К чему была приурочена эта речь Багирова – к готовящейся конституции или к еще теплому постановлению Политбюро ЦК о репрессировании троцкистов – Ефим не знал.
Он хотел выбраться из толпы, уйти как можно быстрее, но понимал, что люди Чопура расставлены по всему городу, и в особенности много их должно быть возле радиоточек.
Придется этого кавказского Цицерона дослушать до конца и отойти от громкоговорителя только тогда, когда народ начнет расходиться. А еще лучше после речи Мир Джафара Аббасовича попить газировки у стенда со свежими газетами. Глянуть, как проходит первый Чемпионат СССР по футболу. Успокоиться, осмотреться.
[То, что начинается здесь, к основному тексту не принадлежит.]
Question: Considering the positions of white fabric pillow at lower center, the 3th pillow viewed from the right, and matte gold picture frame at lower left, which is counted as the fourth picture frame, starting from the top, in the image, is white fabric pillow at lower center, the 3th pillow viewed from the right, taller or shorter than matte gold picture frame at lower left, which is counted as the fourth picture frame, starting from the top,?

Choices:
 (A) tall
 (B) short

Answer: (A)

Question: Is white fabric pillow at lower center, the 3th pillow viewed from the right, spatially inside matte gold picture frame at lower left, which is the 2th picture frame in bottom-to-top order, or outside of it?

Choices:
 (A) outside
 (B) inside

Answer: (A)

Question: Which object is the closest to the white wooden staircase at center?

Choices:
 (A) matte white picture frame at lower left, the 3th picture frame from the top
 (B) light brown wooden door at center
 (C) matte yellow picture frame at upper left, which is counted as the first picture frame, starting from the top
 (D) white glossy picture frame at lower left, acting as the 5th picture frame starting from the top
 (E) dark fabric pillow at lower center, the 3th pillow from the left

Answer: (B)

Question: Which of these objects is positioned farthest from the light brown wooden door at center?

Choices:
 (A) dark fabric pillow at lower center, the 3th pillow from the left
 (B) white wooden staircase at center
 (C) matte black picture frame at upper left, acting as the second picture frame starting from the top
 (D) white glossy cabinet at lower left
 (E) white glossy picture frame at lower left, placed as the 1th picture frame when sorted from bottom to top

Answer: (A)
И газировку с абрикосовым сиропом нужно пить, ни на минуту не забывая про остров Наргин. Так она вкуснее будет. Значительно вкуснее, ну прямо как живая вода.
Стоило репродукторам смолкнуть, в воздухе сразу же стало меньше общественного: нечистого чесночного дыхания с кариозной гнильцой, перебиваемого резким подмышечным духом и другими не очень приятными запахами запущенных интимных зон.
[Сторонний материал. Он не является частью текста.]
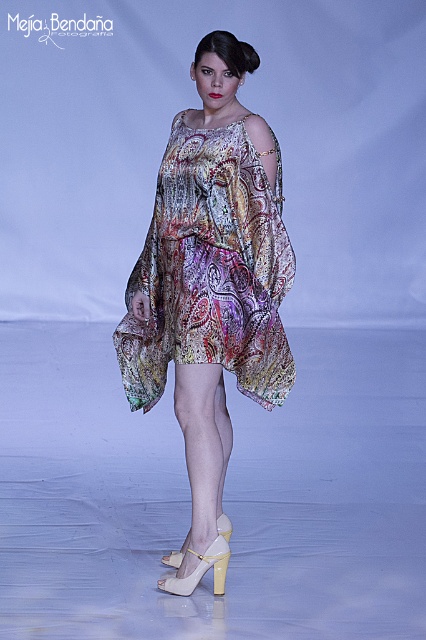 Is multicolored sheer dress at center behind white leather sandal at center?

No.

Between multicolored sheer dress at center and white leather sandal at center, which one is positioned higher?

Positioned higher is multicolored sheer dress at center.

Between point (239, 189) and point (218, 579), which one is positioned behind?

The point (218, 579) is behind.

Image resolution: width=426 pixels, height=640 pixels. Find the location of `multicolored sheer dress at center`. multicolored sheer dress at center is located at coordinates (210, 269).

Based on the photo, can you confirm if white leather sandal at center is thinner than white leather high-heeled shoe at center?

Yes.

Can you confirm if white leather sandal at center is positioned to the right of white leather high-heeled shoe at center?

Yes, white leather sandal at center is to the right of white leather high-heeled shoe at center.

Measure the distance between white leather sandal at center and camera.

white leather sandal at center and camera are 9.68 feet apart.

The image size is (426, 640). I want to click on white leather sandal at center, so [x=203, y=568].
Загустевшая в толпе кровь побежала, понеслась теперь пешеходным джазом в сосудах.
Улицам вернули их названия, витринам – отражения действующих лиц парада-алле, приписанные к подворотням дворники с летающими метлами заняли свои позиции у ворот.
Люди весело двинулись кучками в четырех направлениях с надеждой на то, что «находить и уничтожать» будут не их и не здесь.
Ефим занял очередь за полной белой феминой с высокой неполиткорректной прической, двойным подбородком на затылке и прямой веснушчатой спиной, от которой исходил терпкий аромат то ли «Красной Москвы», то ли «Белого Берлина». Полез в карман за медяками.
Оглянулся и вдруг, под плакатом «Превратим СССР в страну индустриальную!», увидел Новогрудского-младшего.
Златокудрый, искрящийся бог перемен и неожиданных встреч, все принимающий и всем довольный, смотрел на него, глазам своим не веря, и так улыбался, будто не Багирова только что слушал, а Морфесси[8] где-нибудь в «Штайнере».
– Ефим, ты?!
Герцель развел руками – единственный живой в окружении мертвых. Ефим немедленно покинул очередь, увлекая его в сторону: за ним тоже могли следить.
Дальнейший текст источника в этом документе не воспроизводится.